[SWS-947] race-condition breaks dynamic WSDL Created: 11/Feb/16  Updated: 23/Aug/16  Resolved: 23/Aug/16

Status: Resolved
Project: Spring Web Services
Component/s: Core
Affects Version/s: 2.2.0.RELEASE
Fix Version/s: 2.3.1

Type: Bug Priority: Major
Reporter: JohannesB Assignee: Greg Turnquist
Resolution: Complete Votes: 0
Labels: None
Remaining Estimate: Not Specified
Time Spent: Not Specified
Original Estimate: Not Specified


 Description   

We have developed a couple of Spring Webservices deployed on Tomcat in a (stateless) Docker container that from time to time somehow fail to start correctly and return a stacktrace instead of the WSDL. Restarting the container will almost always fix it at the first attempt.

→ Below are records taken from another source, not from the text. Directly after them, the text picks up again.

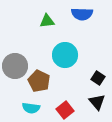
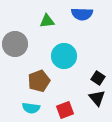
cyan circle: moved 1 px left, 1 px down
gray circle: moved 22 px up
brown pentagon: rotated 25 degrees clockwise
black triangle: moved 4 px up
red square: rotated 18 degrees clockwise
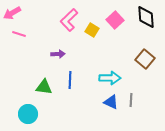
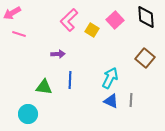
brown square: moved 1 px up
cyan arrow: rotated 65 degrees counterclockwise
blue triangle: moved 1 px up
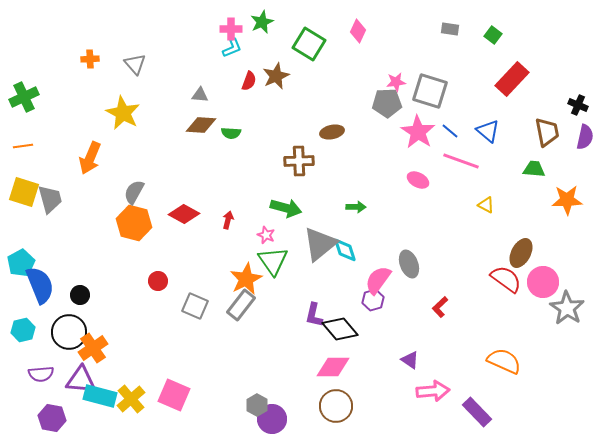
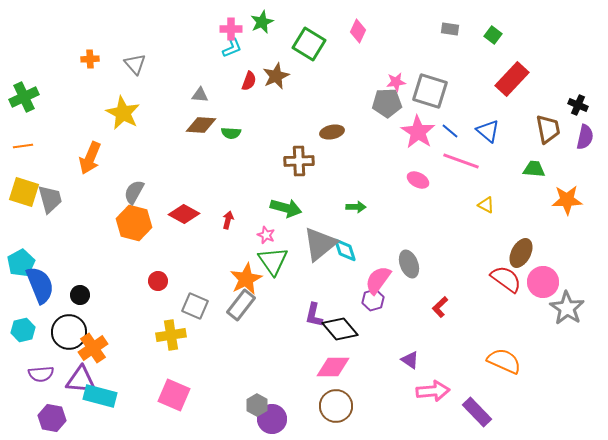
brown trapezoid at (547, 132): moved 1 px right, 3 px up
yellow cross at (131, 399): moved 40 px right, 64 px up; rotated 32 degrees clockwise
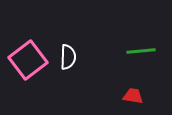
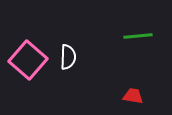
green line: moved 3 px left, 15 px up
pink square: rotated 12 degrees counterclockwise
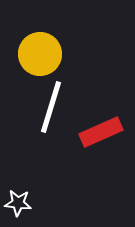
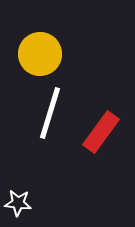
white line: moved 1 px left, 6 px down
red rectangle: rotated 30 degrees counterclockwise
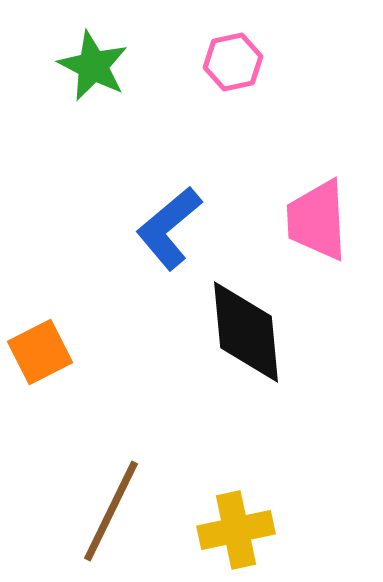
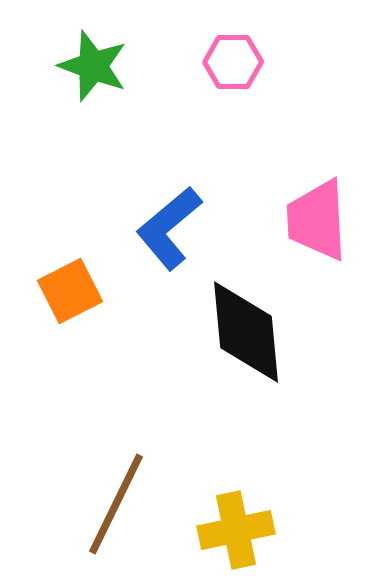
pink hexagon: rotated 12 degrees clockwise
green star: rotated 6 degrees counterclockwise
orange square: moved 30 px right, 61 px up
brown line: moved 5 px right, 7 px up
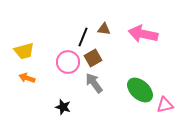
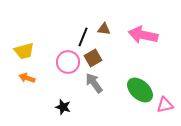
pink arrow: moved 1 px down
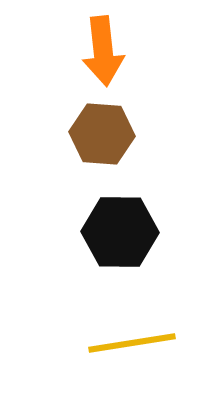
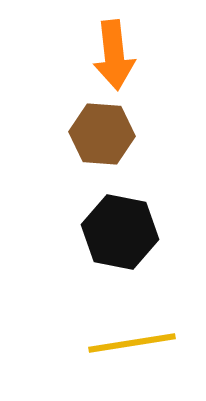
orange arrow: moved 11 px right, 4 px down
black hexagon: rotated 10 degrees clockwise
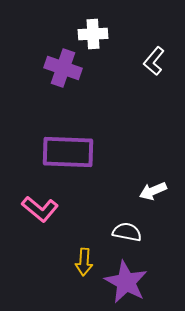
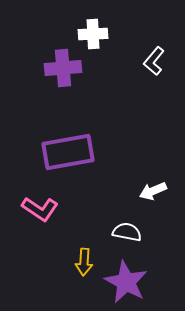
purple cross: rotated 24 degrees counterclockwise
purple rectangle: rotated 12 degrees counterclockwise
pink L-shape: rotated 6 degrees counterclockwise
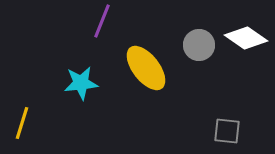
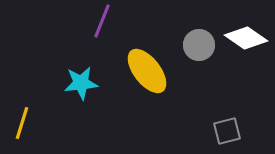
yellow ellipse: moved 1 px right, 3 px down
gray square: rotated 20 degrees counterclockwise
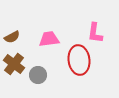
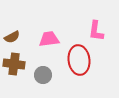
pink L-shape: moved 1 px right, 2 px up
brown cross: rotated 30 degrees counterclockwise
gray circle: moved 5 px right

The same issue was reported here by someone else: http://forum.spring.io/forum/spring-projects/web-services/122858-thread-safety-issue-with-requests-to-wsdl

It looks like it is similar to bugs like these:

Below the complete stacktrace:

08:14:35.378 [http-nio-8080-exec-1] DEBUG o.s.w.t.h.MessageDispatcherServlet - Could not complete request
javax.xml.transform.TransformerException: java.lang.NullPointerException
at com.sun.org.apache.xalan.internal.xsltc.trax.TransformerImpl.transform(TransformerImpl.java:752) ~[na:1.8.0_40-internal]
at com.sun.org.apache.xalan.internal.xsltc.trax.TransformerImpl.transform(TransformerImpl.java:357) ~[na:1.8.0_40-internal]
at org.springframework.ws.transport.http.WsdlDefinitionHandlerAdapter.handle(WsdlDefinitionHandlerAdapter.java:144) ~[spring-ws-core-2.2.0.RELEASE.jar:2.2.0.RELEASE]
at org.springframework.ws.transport.http.MessageDispatcherServlet.doService(MessageDispatcherServlet.java:285) ~[spring-ws-core-2.2.0.RELEASE.jar:2.2.0.RELEASE]
at org.springframework.web.servlet.FrameworkServlet.processRequest(FrameworkServlet.java:961) [spring-webmvc-4.0.5.RELEASE.jar:4.0.5.RELEASE]
at org.springframework.web.servlet.FrameworkServlet.doGet(FrameworkServlet.java:852) [spring-webmvc-4.0.5.RELEASE.jar:4.0.5.RELEASE]
at javax.servlet.http.HttpServlet.service(HttpServlet.java:618) [servlet-api.jar:na]
at org.springframework.web.servlet.FrameworkServlet.service(FrameworkServlet.java:837) [spring-webmvc-4.0.5.RELEASE.jar:4.0.5.RELEASE]
at javax.servlet.http.HttpServlet.service(HttpServlet.java:725) [servlet-api.jar:na]
at org.apache.catalina.core.ApplicationFilterChain.internalDoFilter(ApplicationFilterChain.java:291) [catalina.jar:8.0.20]
at org.apache.catalina.core.ApplicationFilterChain.doFilter(ApplicationFilterChain.java:206) [catalina.jar:8.0.20]
at org.apache.tomcat.websocket.server.WsFilter.doFilter(WsFilter.java:52) [tomcat-websocket.jar:8.0.20]
at org.apache.catalina.core.ApplicationFilterChain.internalDoFilter(ApplicationFilterChain.java:239) [catalina.jar:8.0.20]
at org.apache.catalina.core.ApplicationFilterChain.doFilter(ApplicationFilterChain.java:206) [catalina.jar:8.0.20]
at org.apache.catalina.core.StandardWrapperValve.invoke(StandardWrapperValve.java:219) [catalina.jar:8.0.20]
at org.apache.catalina.core.StandardContextValve.invoke(StandardContextValve.java:106) [catalina.jar:8.0.20]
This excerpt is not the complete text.